Stored data entries

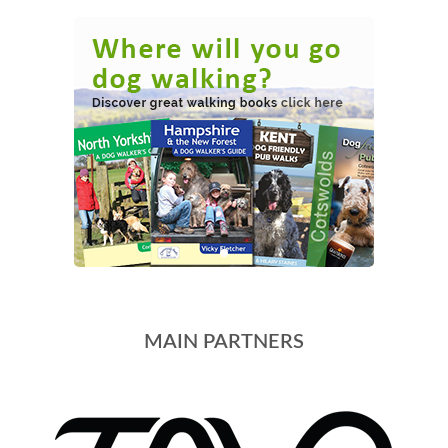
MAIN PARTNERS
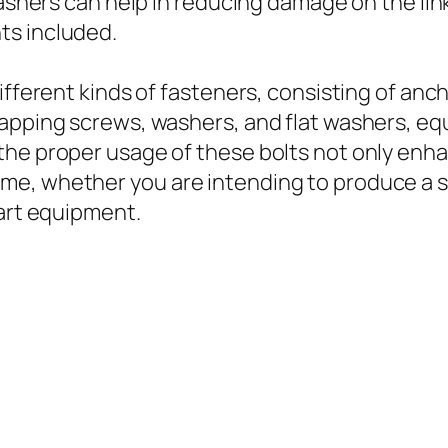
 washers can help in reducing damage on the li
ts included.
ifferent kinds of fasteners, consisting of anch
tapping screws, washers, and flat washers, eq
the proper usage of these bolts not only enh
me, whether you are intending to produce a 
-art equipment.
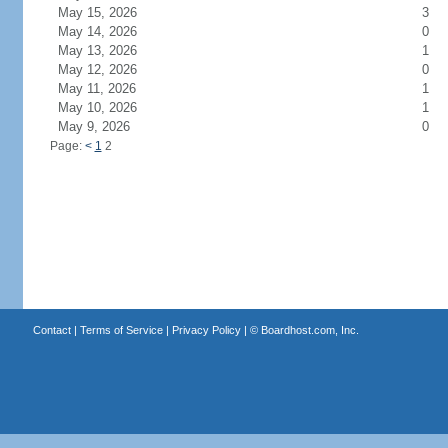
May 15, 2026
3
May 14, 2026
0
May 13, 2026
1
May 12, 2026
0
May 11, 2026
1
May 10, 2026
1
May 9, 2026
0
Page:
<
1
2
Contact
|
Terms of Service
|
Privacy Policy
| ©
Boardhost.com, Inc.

--

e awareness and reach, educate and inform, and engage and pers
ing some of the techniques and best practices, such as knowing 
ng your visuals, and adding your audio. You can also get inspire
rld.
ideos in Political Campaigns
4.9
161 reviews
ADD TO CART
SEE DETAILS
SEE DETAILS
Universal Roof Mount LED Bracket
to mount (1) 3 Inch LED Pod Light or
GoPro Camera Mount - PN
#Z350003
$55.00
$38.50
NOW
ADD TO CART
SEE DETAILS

> _THE PROBLEM_
Only lines with the word "washers" count here; copy every one from the records.

> _SOLUTION TO THE EXERCISE_
 washers can help in reducing damage on the li
tapping screws, washers, and flat washers, eq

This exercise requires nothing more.